Les données de Zumper sur les loyers permettent de mieux comprendre l'évolution de l'indice des prix à la consommation (IPC).
Publié mensuellement par le Bureau des statistiques du travail (BLS), l'indice des prix à la consommation (IPC) mesure l'évolution moyenne, au fil du temps, des prix payés par les consommateurs urbains pour les biens et services, y compris les loyers. Coût du logement (IPC) L'IPC utilise notamment les loyers déjà payés dans son calcul, ce qui explique le décalage temporel observé dans la composante « coût du logement » de l'IPC. Les données de Zumper, en revanche, constituent un indicateur avancé du coût du logement, car elles mesurent les loyers de marché réels.

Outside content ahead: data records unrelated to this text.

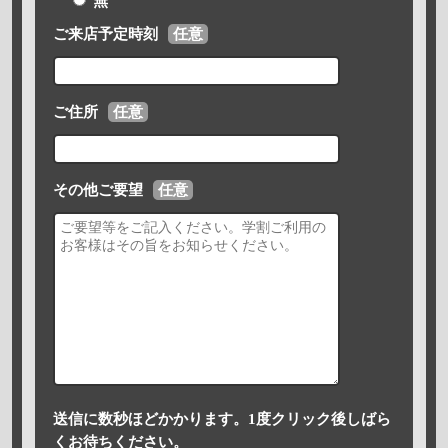
無
ご来店予定時刻
任意
ご住所
任意
その他ご要望
任意
送信に数秒ほどかかります。1度クリック後しばら
くお待ちください。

L'IPC de mai rapport L'inflation globale sur les douze derniers mois a atteint 4,21 TP3T, soit la plus forte hausse annuelle depuis avril 2023. Parallèlement, l'indice des prix du logement a progressé de 0,31 TP3T en mai, soit la moitié du rythme d'avril, et a légèrement augmenté sur un an pour s'établir à 3,41 TP3T, une légère accélération par rapport aux 3,01 TP3T de mars, mais globalement conforme au niveau d'avril (3,31 TP3T). Bien que les prix du logement demeurent le principal facteur contribuant à l'IPC de base, le ralentissement mensuel est un signe encourageant : les distorsions statistiques introduites par l'expiration des crédits budgétaires du gouvernement fédéral en octobre 2025 commencent à se dissiper. La forte hausse des prix du logement en avril était principalement due à un rattrapage méthodologique, et le chiffre plus modéré de mai confirme cette interprétation.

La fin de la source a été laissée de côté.